Albert Fox Cahn, founder and executive director of the Surveillance Technology Oversight Project, said the New York Police Department has a history of “systematically targeting New Yorkers who are exercising their First Amendment rights, and that drones will be a powerful tool if put in the wrong hands.”
He added that the NYPD is already using manual drones to track large protests and other large gatherings, including the annual Pride Parade as well as recent Black Lives Matter protests. “At a moment when agency budgets are being slashed across the city, we don’t need to waste more money on high-tech toys for the NYPD,” said Cahn, practitioner-in-residence at NYU Law School’s Information Law Institute.
Gur said Easy Aerial held demonstrations for the Fire Department of New York at their offices in Brooklyn this week, and has talked with the NYPD about doing a demonstration for it in the coming weeks. The NYPD declined to comment on this.
“The NYPD have been using manually flown drones for the last few years,” Gur said. “This is different. There is no need for someone to come and fly the drone.” He said the drones will take off by themselves, fly the entire mission, come back on their own and recharge themselves in a portable box that can be placed anywhere.
“It’s like a Roomba, that vacuum that cleans your house when you are not there,” Gur said. “It’s the same idea with our drones. They will do the entire mission without anyone being on site.”

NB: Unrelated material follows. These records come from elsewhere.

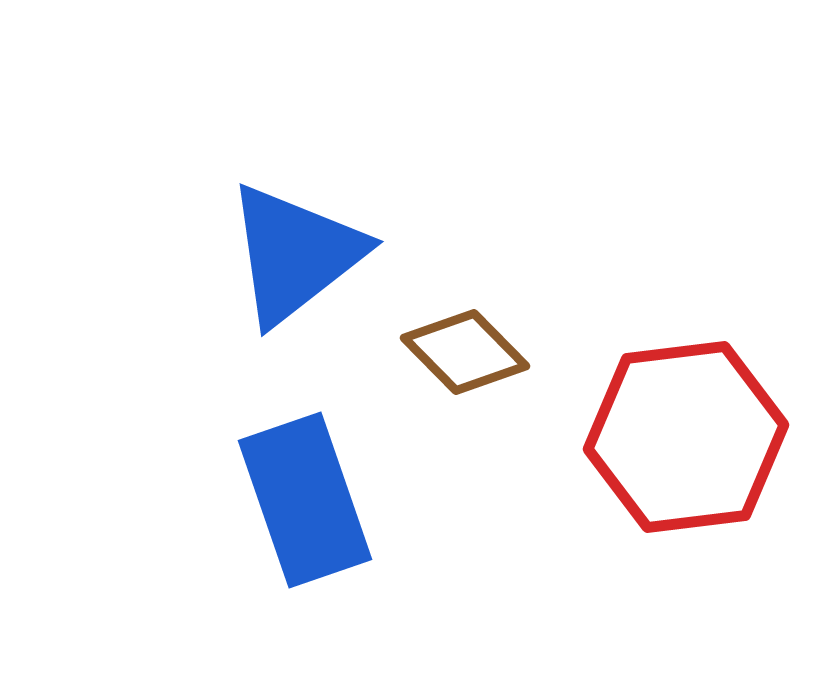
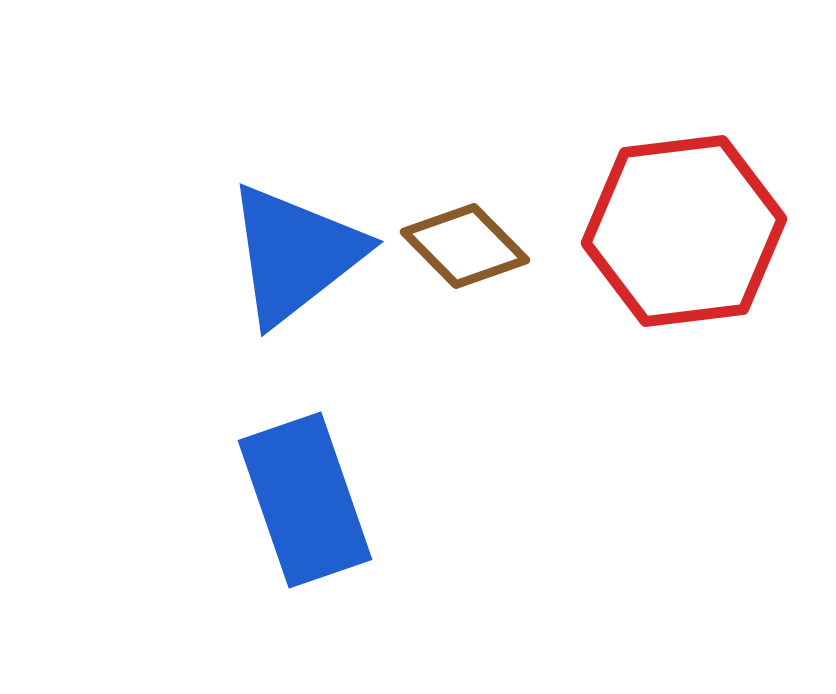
brown diamond: moved 106 px up
red hexagon: moved 2 px left, 206 px up
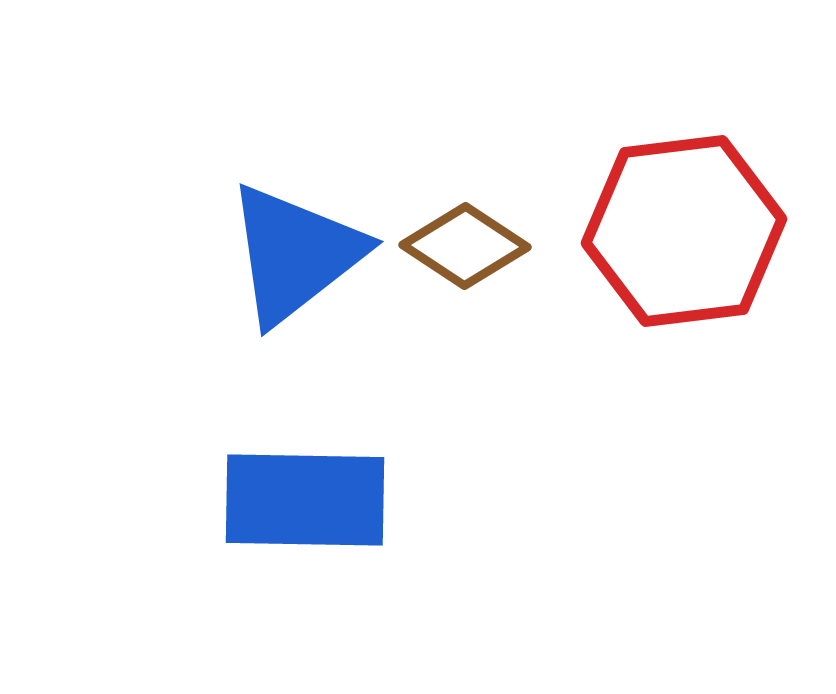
brown diamond: rotated 12 degrees counterclockwise
blue rectangle: rotated 70 degrees counterclockwise
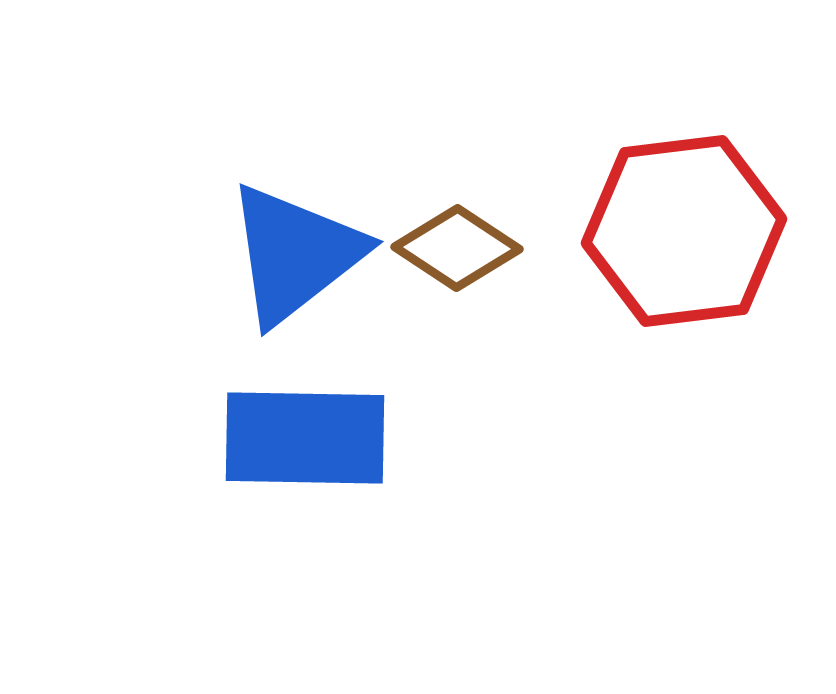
brown diamond: moved 8 px left, 2 px down
blue rectangle: moved 62 px up
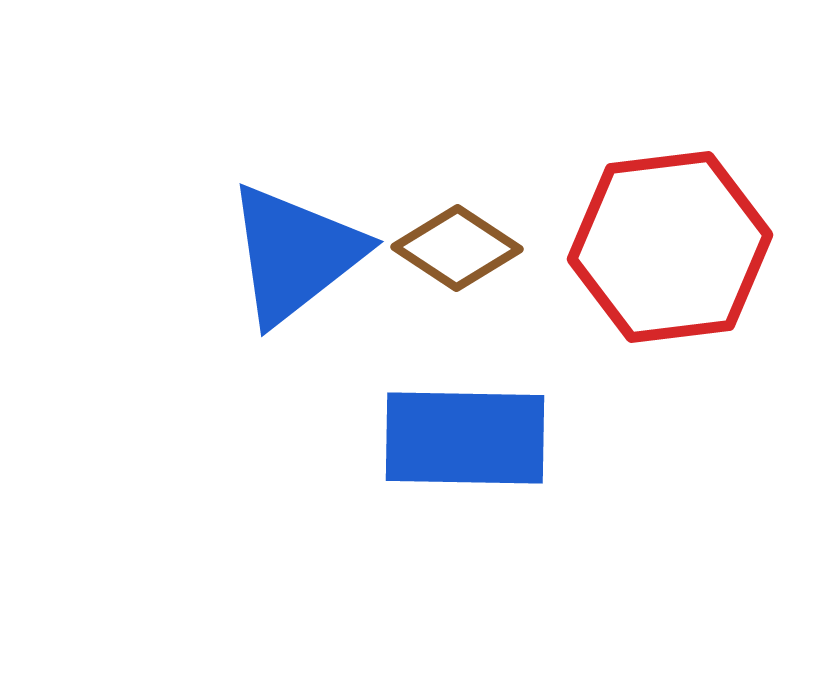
red hexagon: moved 14 px left, 16 px down
blue rectangle: moved 160 px right
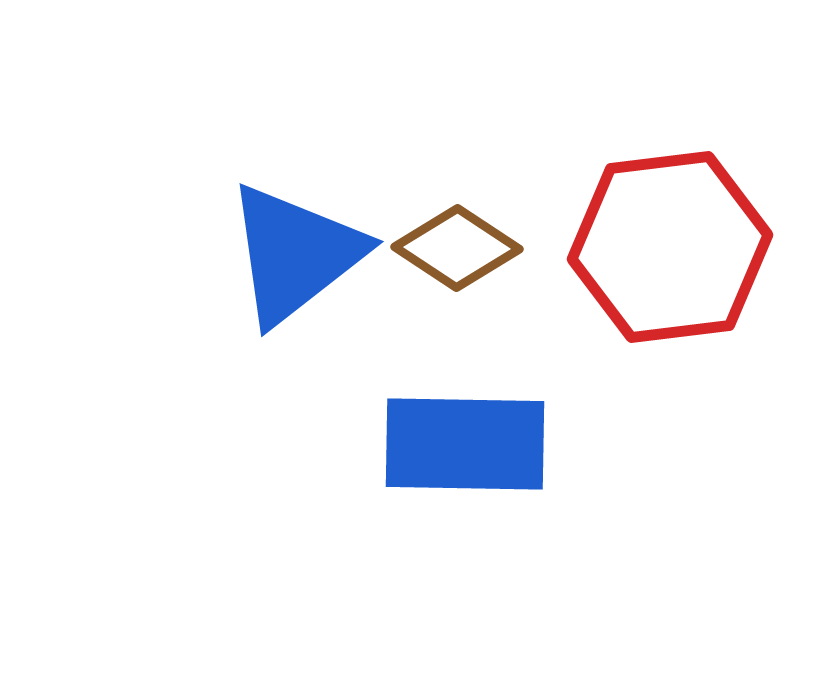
blue rectangle: moved 6 px down
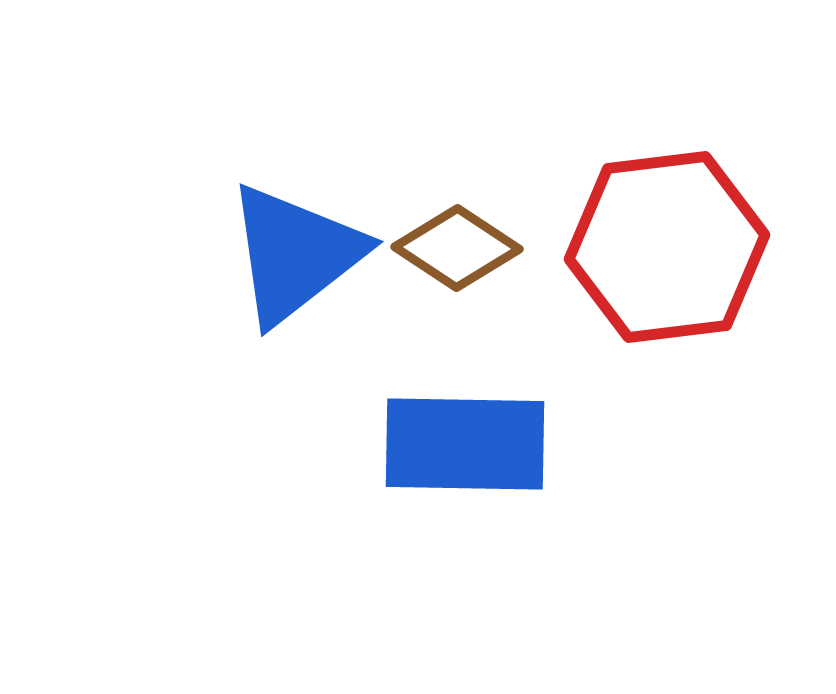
red hexagon: moved 3 px left
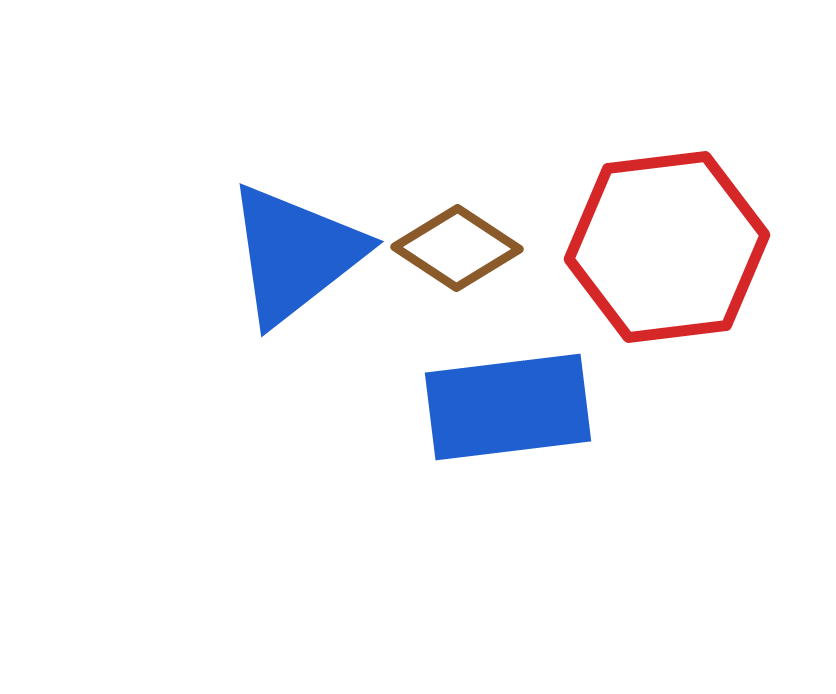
blue rectangle: moved 43 px right, 37 px up; rotated 8 degrees counterclockwise
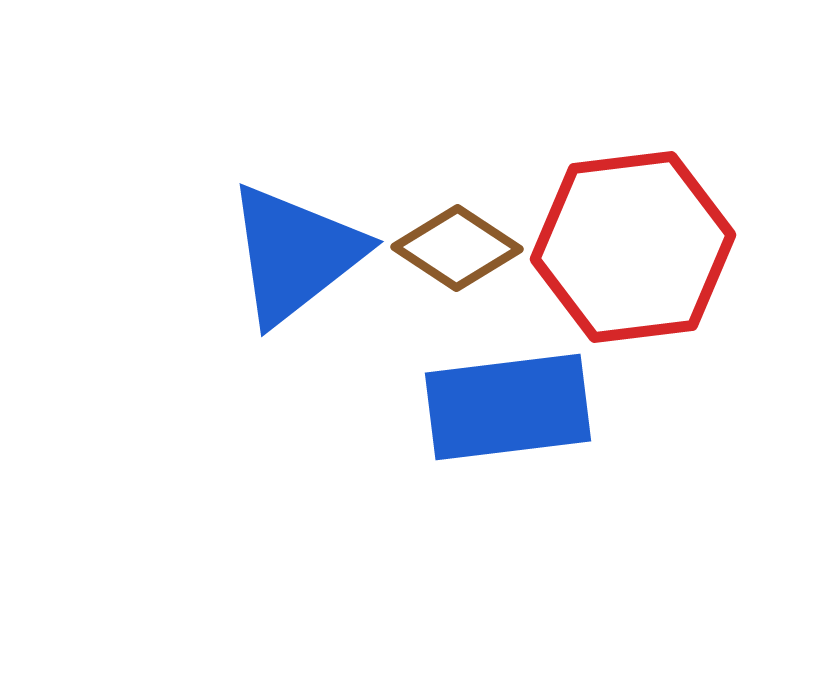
red hexagon: moved 34 px left
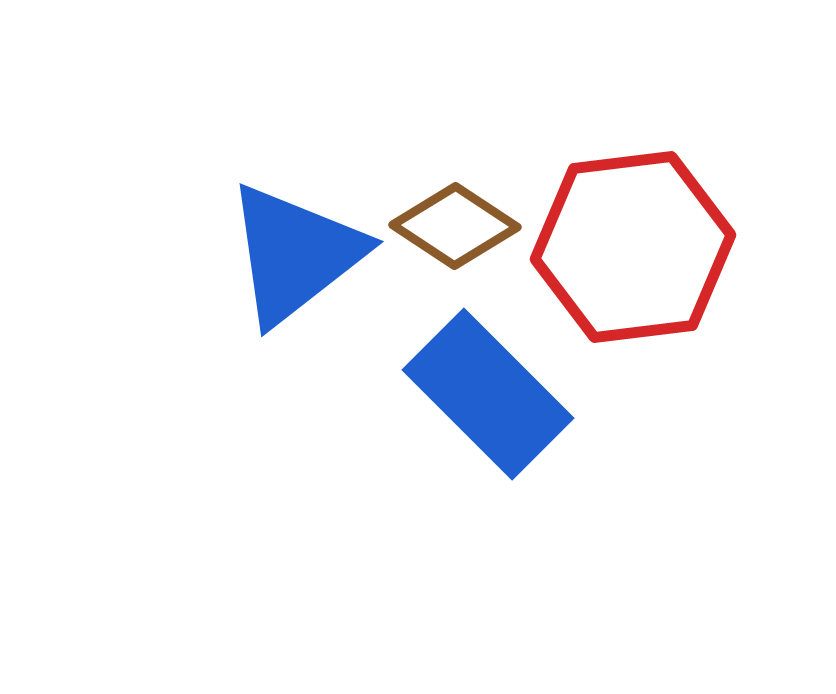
brown diamond: moved 2 px left, 22 px up
blue rectangle: moved 20 px left, 13 px up; rotated 52 degrees clockwise
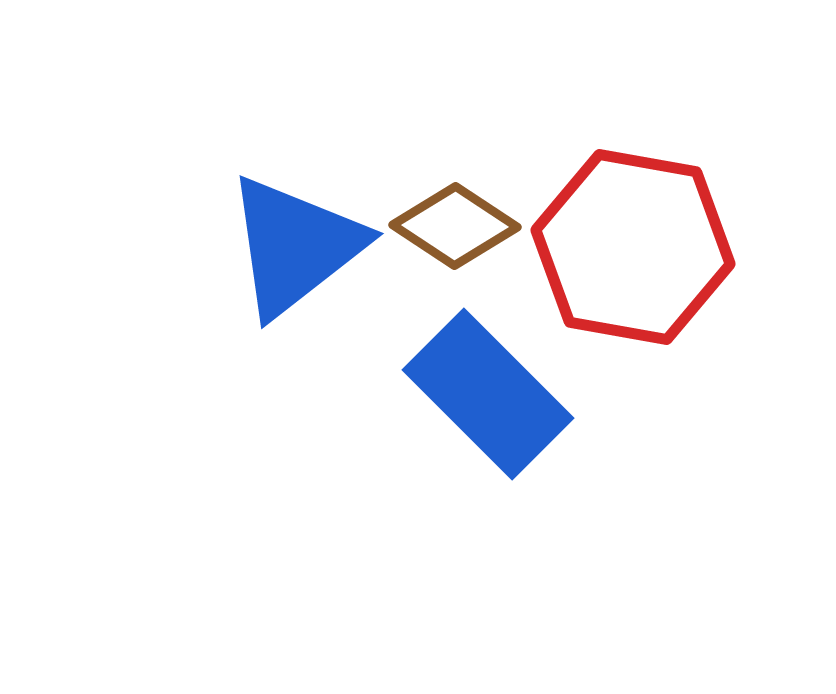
red hexagon: rotated 17 degrees clockwise
blue triangle: moved 8 px up
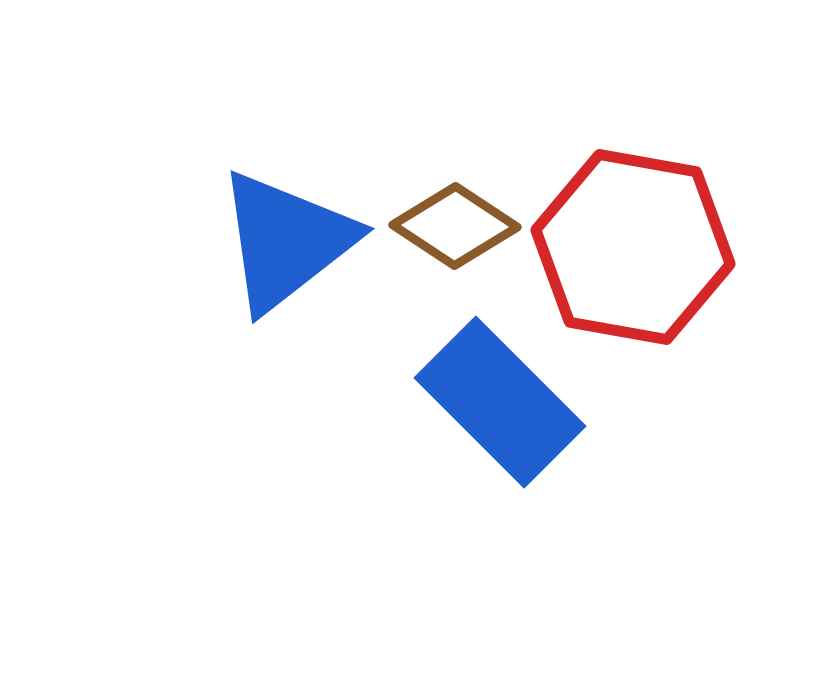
blue triangle: moved 9 px left, 5 px up
blue rectangle: moved 12 px right, 8 px down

He said the idea came from when he and Alfi were in the Israeli Air Force together and had to do guard duty. “I always thought that this is not really the best way to do perimeter security,” Gur said. “Our system can identify people, cars, objects, so that the guard only needs to look at the video if something happens.”
Alfi said that there are many cameras in the city already, and both companies work to keep in mind the relationship between privacy and security. “The information is always secure,” he said. “Slowly and surely, we’ll see more drones, and we’ll get used to it like it’s an iPhone, while making sure privacy is met along the way. It’s already here.”
The NYC-Israel Chamber of Commerce is a partnership between the City of New York and the Israeli Ministry of Commerce with hopes of promoting business ties between companies here and in Israel.
Easy Aerial and Blue White Robotics each received funding by The BIRD Foundation, a bilateral program between US and Israeli governments that provides up to $1 million in matching funding for joint research and development projects between American and Israeli companies.
Andrea Yonah, the East Coast director of business development for The BIRD Foundation, said the mayor seemed “very enthusiastic” about partnerships between New York and Israeli companies. “He certainly seems to understand that Israel is a source of innovation and technology,” Yonah said. “As mayor, he may want to leverage that on behalf of the people of New York.”
Adams spoke to Israel’s Channel 12 at the event and detailed the importance of both Israel and New York working together. “When we have the opportunity to build a relationship between Israel and New York, we’re going to be able to use the synergy to create products that will help mankind,” he said.
Adams spoke about using drones for business inspections at a press conference in 2019, and has repeatedly called for the use of more technology in the NYPD, including facial recognition.
The event in Williamsburg was meant to show off the strength of Israeli companies and technologies, which include more than 100 Israeli startups in New York. Easy Aerial, an American company, was founded in 2016 and began working with Blue White Robotics in 2018, which was founded in 2017 in Israel.
Gur said this is a “win-win” for the city because Israel brings out the best in both places. “We bring technology from Israel, and we create jobs here in New York,” he said. “New Yorkers can benefit from that technology, either from safety, or medicine, or agriculture and many other avenues.”